▸ DATA RECORDS:
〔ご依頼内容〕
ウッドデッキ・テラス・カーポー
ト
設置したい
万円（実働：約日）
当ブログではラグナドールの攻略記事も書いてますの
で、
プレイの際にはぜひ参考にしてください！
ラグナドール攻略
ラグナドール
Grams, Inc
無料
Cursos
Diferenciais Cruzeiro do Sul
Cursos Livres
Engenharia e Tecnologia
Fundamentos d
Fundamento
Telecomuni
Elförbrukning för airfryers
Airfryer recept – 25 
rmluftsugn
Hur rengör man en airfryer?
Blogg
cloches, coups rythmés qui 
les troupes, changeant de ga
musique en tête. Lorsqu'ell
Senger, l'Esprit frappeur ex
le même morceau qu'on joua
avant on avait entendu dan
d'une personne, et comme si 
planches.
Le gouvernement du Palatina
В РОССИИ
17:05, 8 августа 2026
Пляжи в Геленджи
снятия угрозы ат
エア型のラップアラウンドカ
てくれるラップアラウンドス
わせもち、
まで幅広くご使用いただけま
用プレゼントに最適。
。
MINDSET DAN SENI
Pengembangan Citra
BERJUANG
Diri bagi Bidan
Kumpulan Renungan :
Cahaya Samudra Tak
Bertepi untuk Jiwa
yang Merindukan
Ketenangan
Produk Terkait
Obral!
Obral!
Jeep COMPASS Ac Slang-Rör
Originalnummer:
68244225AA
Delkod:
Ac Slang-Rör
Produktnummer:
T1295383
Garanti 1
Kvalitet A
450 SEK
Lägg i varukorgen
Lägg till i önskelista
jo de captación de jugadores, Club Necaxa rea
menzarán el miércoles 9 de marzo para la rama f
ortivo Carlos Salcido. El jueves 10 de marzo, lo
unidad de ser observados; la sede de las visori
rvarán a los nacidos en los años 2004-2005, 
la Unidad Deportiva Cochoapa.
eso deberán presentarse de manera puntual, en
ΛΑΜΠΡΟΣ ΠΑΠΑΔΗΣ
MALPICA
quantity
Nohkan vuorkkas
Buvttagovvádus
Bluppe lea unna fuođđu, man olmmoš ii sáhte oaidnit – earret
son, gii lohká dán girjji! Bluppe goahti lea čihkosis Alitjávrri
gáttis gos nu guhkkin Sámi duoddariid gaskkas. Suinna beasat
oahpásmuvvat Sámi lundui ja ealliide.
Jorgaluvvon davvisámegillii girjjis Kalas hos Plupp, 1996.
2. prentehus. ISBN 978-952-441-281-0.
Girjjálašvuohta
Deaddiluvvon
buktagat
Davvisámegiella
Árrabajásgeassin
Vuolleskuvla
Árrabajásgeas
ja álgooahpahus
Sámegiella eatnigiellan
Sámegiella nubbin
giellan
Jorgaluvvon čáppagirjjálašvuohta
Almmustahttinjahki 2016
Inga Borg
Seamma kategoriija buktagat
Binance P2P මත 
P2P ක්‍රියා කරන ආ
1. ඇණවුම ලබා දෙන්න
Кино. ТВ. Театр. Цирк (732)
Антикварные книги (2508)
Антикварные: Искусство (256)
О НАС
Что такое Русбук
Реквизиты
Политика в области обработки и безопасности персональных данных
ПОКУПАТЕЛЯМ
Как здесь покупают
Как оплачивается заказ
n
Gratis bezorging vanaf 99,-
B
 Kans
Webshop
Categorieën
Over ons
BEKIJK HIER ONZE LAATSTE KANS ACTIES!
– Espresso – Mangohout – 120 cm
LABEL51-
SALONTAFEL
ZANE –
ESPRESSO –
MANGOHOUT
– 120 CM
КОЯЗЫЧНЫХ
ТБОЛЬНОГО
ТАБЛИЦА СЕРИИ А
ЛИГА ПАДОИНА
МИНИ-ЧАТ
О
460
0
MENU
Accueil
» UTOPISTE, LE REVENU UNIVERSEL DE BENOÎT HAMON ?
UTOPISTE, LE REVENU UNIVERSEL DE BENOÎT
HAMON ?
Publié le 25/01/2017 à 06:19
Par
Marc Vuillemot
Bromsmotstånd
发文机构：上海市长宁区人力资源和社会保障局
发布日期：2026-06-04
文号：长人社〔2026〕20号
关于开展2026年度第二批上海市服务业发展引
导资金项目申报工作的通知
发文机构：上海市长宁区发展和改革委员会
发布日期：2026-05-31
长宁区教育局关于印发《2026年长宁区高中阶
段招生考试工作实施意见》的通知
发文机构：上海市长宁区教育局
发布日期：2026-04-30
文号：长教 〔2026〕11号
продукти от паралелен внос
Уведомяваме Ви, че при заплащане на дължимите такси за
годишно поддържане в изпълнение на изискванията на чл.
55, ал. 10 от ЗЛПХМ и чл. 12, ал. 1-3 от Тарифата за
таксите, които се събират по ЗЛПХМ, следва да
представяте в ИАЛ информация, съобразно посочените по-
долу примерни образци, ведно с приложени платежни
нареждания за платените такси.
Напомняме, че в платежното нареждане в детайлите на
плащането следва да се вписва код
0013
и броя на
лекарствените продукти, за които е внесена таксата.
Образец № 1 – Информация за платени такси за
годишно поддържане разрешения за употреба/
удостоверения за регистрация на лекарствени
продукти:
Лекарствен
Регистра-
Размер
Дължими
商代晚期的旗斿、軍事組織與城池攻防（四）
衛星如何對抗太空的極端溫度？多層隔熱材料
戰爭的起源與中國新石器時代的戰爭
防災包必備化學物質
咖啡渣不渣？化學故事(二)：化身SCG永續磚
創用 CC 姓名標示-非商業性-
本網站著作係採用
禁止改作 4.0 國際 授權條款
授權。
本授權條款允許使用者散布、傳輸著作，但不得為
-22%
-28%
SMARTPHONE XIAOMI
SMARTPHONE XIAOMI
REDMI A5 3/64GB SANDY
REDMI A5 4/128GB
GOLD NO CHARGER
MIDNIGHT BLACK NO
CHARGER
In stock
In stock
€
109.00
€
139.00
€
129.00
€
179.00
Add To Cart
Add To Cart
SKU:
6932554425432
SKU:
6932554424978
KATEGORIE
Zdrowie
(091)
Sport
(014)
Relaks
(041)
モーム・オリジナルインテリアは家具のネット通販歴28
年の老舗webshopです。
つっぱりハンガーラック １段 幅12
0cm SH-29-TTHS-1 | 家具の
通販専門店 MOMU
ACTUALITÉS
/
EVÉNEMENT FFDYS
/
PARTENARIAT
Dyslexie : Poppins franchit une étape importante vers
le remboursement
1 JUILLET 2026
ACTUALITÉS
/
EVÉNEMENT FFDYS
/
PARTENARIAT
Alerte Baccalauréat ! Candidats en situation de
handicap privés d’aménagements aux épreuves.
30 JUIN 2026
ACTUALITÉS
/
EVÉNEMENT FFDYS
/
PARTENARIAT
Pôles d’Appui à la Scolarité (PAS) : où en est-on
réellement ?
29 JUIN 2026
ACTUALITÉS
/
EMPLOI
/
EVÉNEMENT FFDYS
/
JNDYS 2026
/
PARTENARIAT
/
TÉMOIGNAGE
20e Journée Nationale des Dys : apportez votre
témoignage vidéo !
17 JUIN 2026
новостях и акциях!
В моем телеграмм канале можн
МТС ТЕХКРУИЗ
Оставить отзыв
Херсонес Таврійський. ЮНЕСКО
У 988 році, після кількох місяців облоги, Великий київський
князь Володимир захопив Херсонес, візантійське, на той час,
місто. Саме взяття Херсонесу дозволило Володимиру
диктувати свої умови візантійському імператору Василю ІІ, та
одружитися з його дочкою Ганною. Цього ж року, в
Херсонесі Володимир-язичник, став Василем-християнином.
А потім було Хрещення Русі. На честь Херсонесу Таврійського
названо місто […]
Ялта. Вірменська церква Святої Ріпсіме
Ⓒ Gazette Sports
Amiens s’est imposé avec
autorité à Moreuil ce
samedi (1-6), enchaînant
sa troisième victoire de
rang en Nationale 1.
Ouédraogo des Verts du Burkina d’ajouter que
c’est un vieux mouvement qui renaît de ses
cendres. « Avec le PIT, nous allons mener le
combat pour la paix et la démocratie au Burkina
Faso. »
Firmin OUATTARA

▸ WORK REQUEST: Look through the data above and return exactly the lines from the one that contains "Binance P2P මත" to the one that contains "представяте в ИАЛ", inclusive, with nothing else.

▸ SOLUTION:
Binance P2P මත 
P2P ක්‍රියා කරන ආ
1. ඇණවුම ලබා දෙන්න
Кино. ТВ. Театр. Цирк (732)
Антикварные книги (2508)
Антикварные: Искусство (256)
О НАС
Что такое Русбук
Реквизиты
Политика в области обработки и безопасности персональных данных
ПОКУПАТЕЛЯМ
Как здесь покупают
Как оплачивается заказ
n
Gratis bezorging vanaf 99,-
B
 Kans
Webshop
Categorieën
Over ons
BEKIJK HIER ONZE LAATSTE KANS ACTIES!
– Espresso – Mangohout – 120 cm
LABEL51-
SALONTAFEL
ZANE –
ESPRESSO –
MANGOHOUT
– 120 CM
КОЯЗЫЧНЫХ
ТБОЛЬНОГО
ТАБЛИЦА СЕРИИ А
ЛИГА ПАДОИНА
МИНИ-ЧАТ
О
460
0
MENU
Accueil
» UTOPISTE, LE REVENU UNIVERSEL DE BENOÎT HAMON ?
UTOPISTE, LE REVENU UNIVERSEL DE BENOÎT
HAMON ?
Publié le 25/01/2017 à 06:19
Par
Marc Vuillemot
Bromsmotstånd
发文机构：上海市长宁区人力资源和社会保障局
发布日期：2026-06-04
文号：长人社〔2026〕20号
关于开展2026年度第二批上海市服务业发展引
导资金项目申报工作的通知
发文机构：上海市长宁区发展和改革委员会
发布日期：2026-05-31
长宁区教育局关于印发《2026年长宁区高中阶
段招生考试工作实施意见》的通知
发文机构：上海市长宁区教育局
发布日期：2026-04-30
文号：长教 〔2026〕11号
продукти от паралелен внос
Уведомяваме Ви, че при заплащане на дължимите такси за
годишно поддържане в изпълнение на изискванията на чл.
55, ал. 10 от ЗЛПХМ и чл. 12, ал. 1-3 от Тарифата за
таксите, които се събират по ЗЛПХМ, следва да
представяте в ИАЛ информация, съобразно посочените по-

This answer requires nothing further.